§ Provided entries:
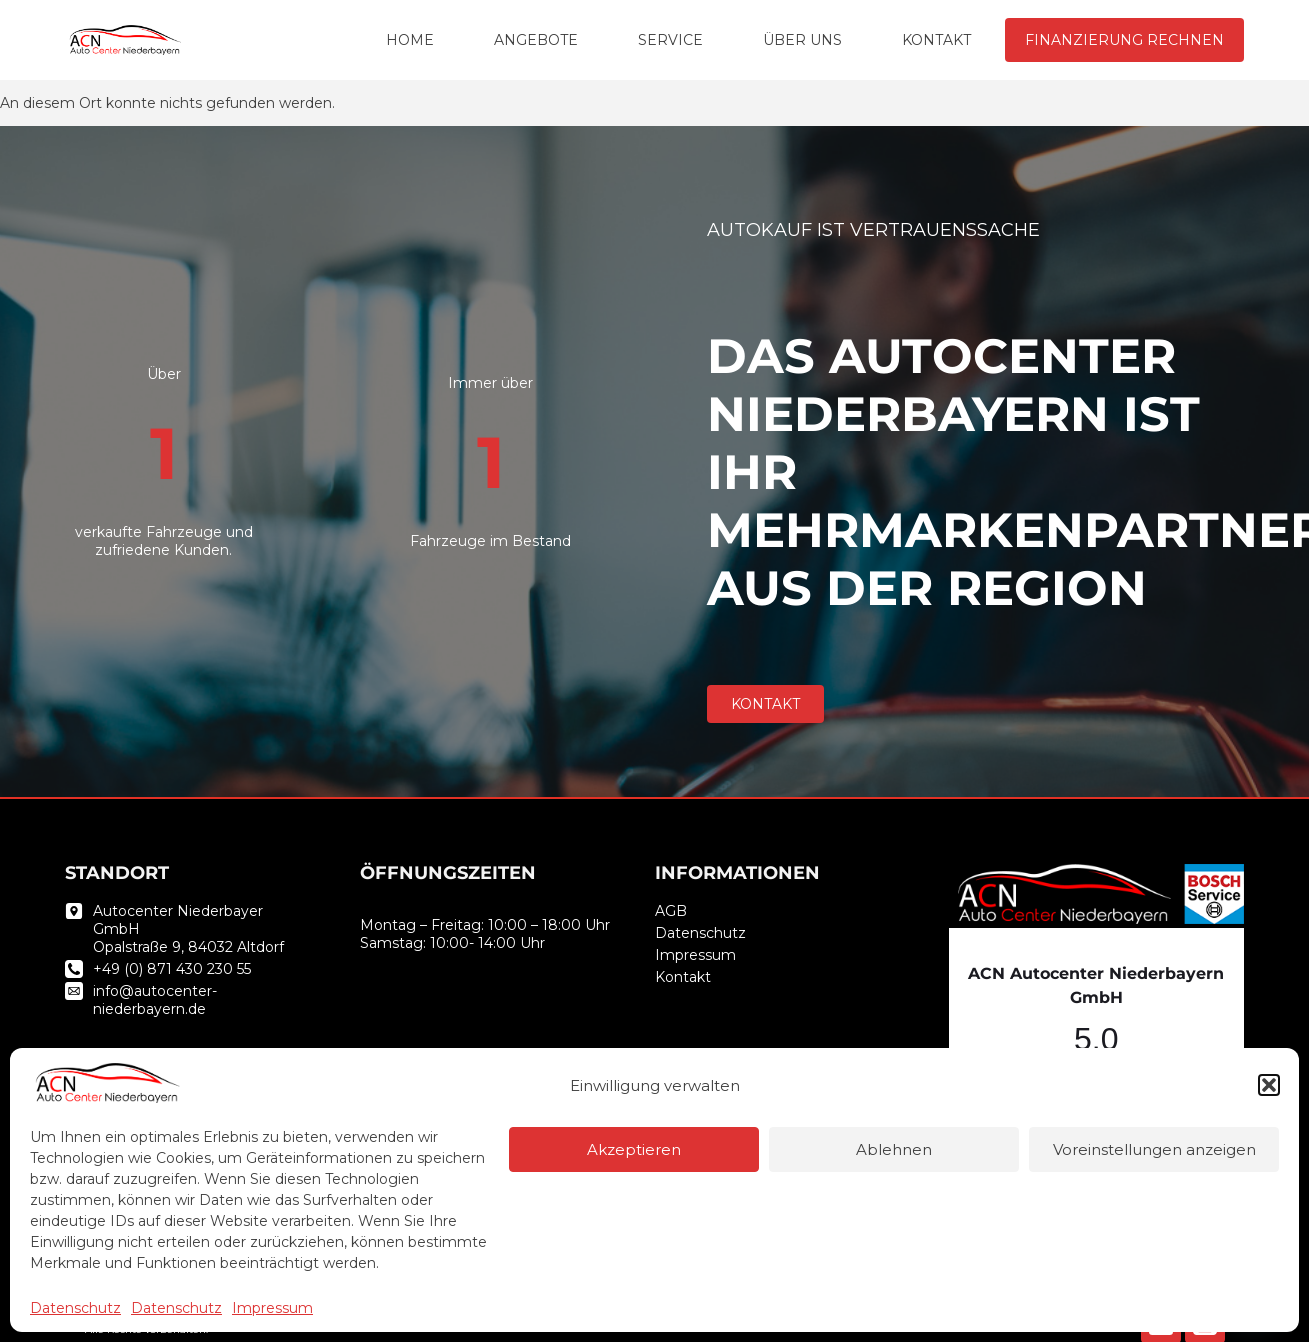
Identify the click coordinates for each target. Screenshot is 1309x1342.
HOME (410, 40)
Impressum (272, 1308)
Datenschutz (75, 1308)
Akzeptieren (634, 1149)
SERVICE (670, 40)
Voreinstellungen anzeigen (1154, 1149)
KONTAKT (936, 40)
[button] (1269, 1085)
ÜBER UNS (802, 40)
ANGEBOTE (536, 40)
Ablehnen (894, 1149)
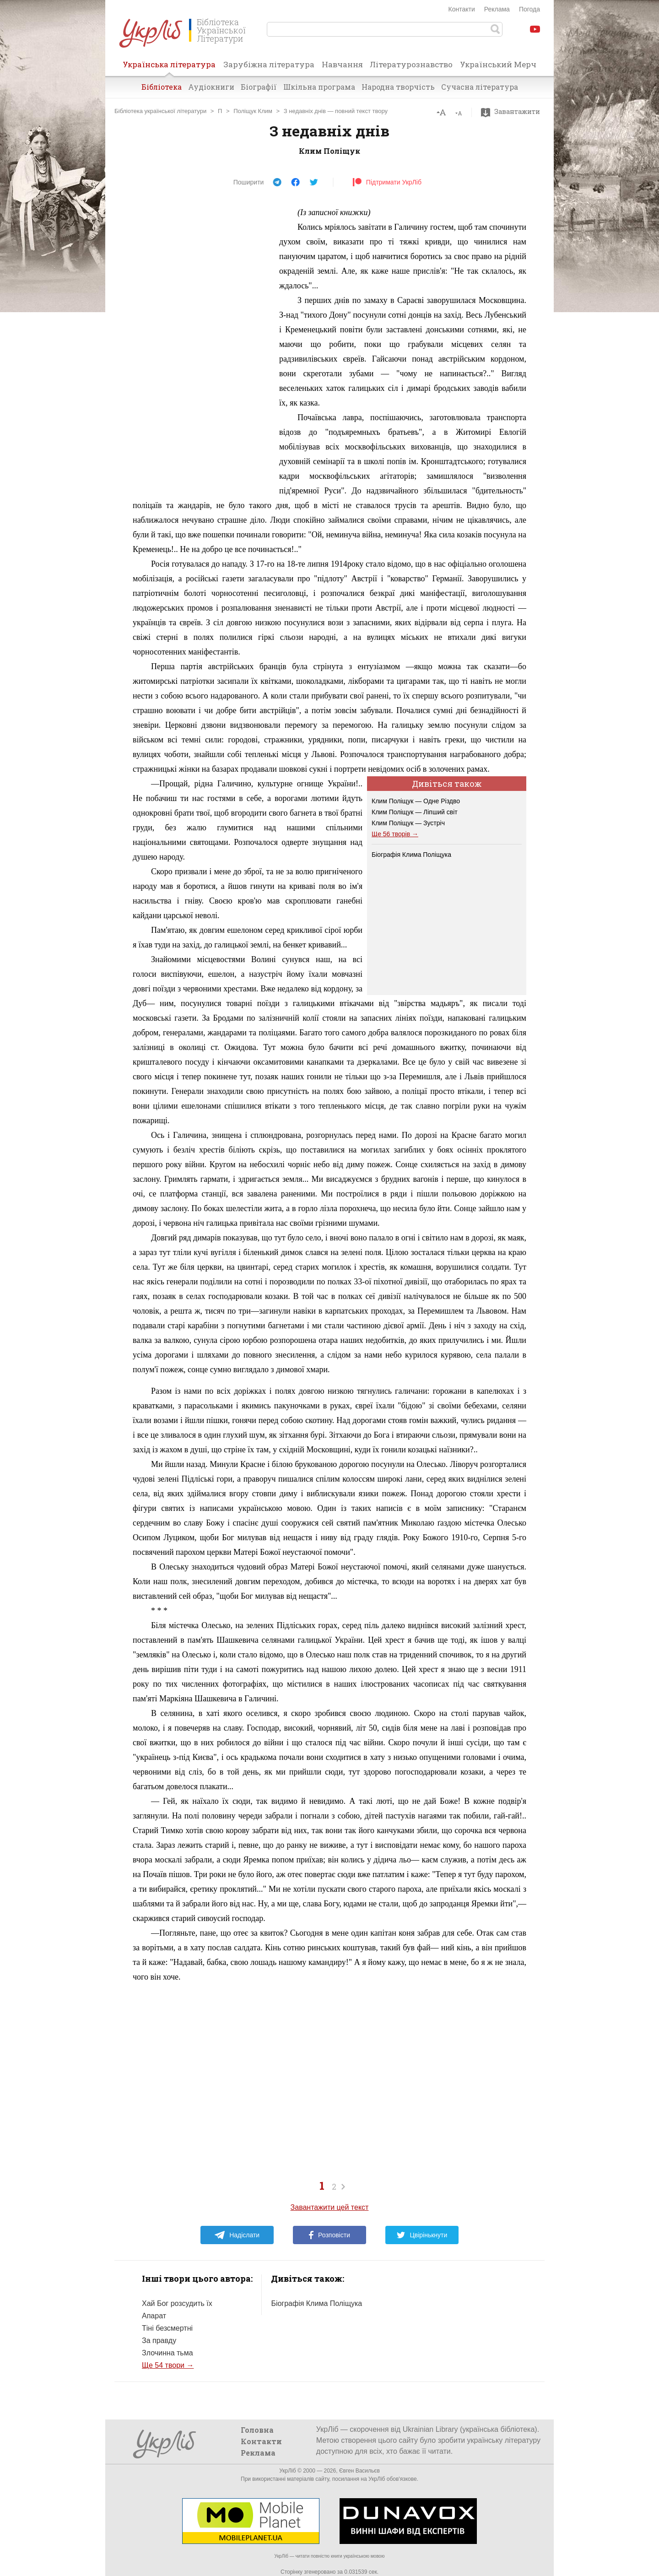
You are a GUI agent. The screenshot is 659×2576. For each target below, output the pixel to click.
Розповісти (329, 2235)
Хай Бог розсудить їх (177, 2303)
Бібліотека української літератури (160, 111)
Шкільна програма (319, 87)
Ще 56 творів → (395, 834)
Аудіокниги (211, 87)
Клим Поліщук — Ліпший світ (415, 812)
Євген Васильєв (359, 2471)
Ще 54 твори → (168, 2365)
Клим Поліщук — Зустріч (408, 823)
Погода (529, 9)
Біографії (259, 87)
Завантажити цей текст (330, 2207)
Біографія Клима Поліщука (411, 854)
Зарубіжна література (268, 64)
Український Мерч (498, 64)
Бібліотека (161, 87)
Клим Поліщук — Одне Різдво (416, 801)
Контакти (461, 9)
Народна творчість (398, 87)
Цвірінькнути (422, 2235)
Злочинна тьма (167, 2353)
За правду (159, 2340)
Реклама (497, 9)
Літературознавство (411, 64)
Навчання (342, 64)
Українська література (169, 67)
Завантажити (512, 112)
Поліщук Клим (252, 111)
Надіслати (236, 2235)
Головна (257, 2430)
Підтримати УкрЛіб (386, 182)
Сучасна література (479, 87)
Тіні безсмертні (167, 2328)
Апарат (154, 2316)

§ To do: Only the lines from the one with "Розповісти (329, 2235)" through the end of the material are wanted; copy them exactly, both ends included.

§ Written response:
Розповісти (329, 2235)
Хай Бог розсудить їх (177, 2303)
Бібліотека української літератури (160, 111)
Шкільна програма (319, 87)
Ще 56 творів → (395, 834)
Аудіокниги (211, 87)
Клим Поліщук — Ліпший світ (415, 812)
Євген Васильєв (359, 2471)
Ще 54 твори → (168, 2365)
Клим Поліщук — Зустріч (408, 823)
Погода (529, 9)
Біографії (259, 87)
Завантажити цей текст (330, 2207)
Біографія Клима Поліщука (411, 854)
Зарубіжна література (268, 64)
Український Мерч (498, 64)
Бібліотека (161, 87)
Клим Поліщук — Одне Різдво (416, 801)
Контакти (461, 9)
Народна творчість (398, 87)
Цвірінькнути (422, 2235)
Злочинна тьма (167, 2353)
За правду (159, 2340)
Реклама (497, 9)
Літературознавство (411, 64)
Навчання (342, 64)
Українська література (169, 67)
Завантажити (512, 112)
Поліщук Клим (252, 111)
Надіслати (236, 2235)
Головна (257, 2430)
Підтримати УкрЛіб (386, 182)
Сучасна література (479, 87)
Тіні безсмертні (167, 2328)
Апарат (154, 2316)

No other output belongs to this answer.